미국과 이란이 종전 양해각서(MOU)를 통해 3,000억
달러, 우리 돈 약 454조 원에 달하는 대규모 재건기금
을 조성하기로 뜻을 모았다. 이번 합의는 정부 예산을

#####

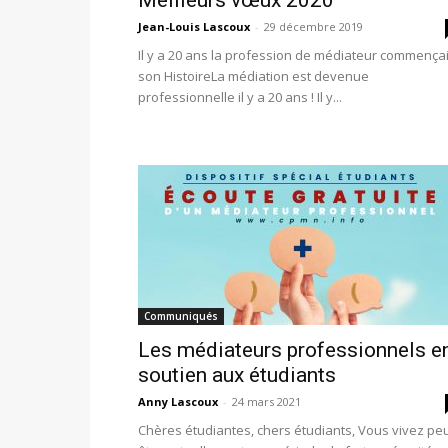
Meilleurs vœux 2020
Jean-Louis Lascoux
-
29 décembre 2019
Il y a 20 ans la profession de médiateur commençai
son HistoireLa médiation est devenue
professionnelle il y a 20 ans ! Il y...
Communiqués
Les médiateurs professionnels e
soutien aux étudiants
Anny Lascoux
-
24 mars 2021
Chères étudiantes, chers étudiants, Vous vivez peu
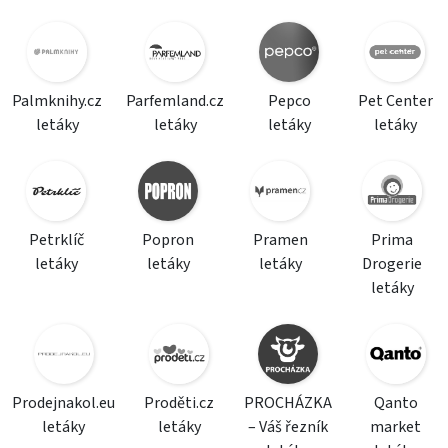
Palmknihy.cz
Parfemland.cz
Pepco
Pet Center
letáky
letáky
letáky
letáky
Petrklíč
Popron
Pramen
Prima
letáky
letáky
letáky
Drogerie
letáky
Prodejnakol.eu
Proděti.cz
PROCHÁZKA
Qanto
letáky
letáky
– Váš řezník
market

#####

Exercise instructions: Only the lines above starting with the one with "달러, 우리 돈 약 454조 원에 달하는 대규모 재건기금" and going through the one with "을 조성하기로 뜻을 모았다. 이번 합의는 정부 예산을" are to be copied, word for word and with both ends kept.

Result of this exercise:
달러, 우리 돈 약 454조 원에 달하는 대규모 재건기금
을 조성하기로 뜻을 모았다. 이번 합의는 정부 예산을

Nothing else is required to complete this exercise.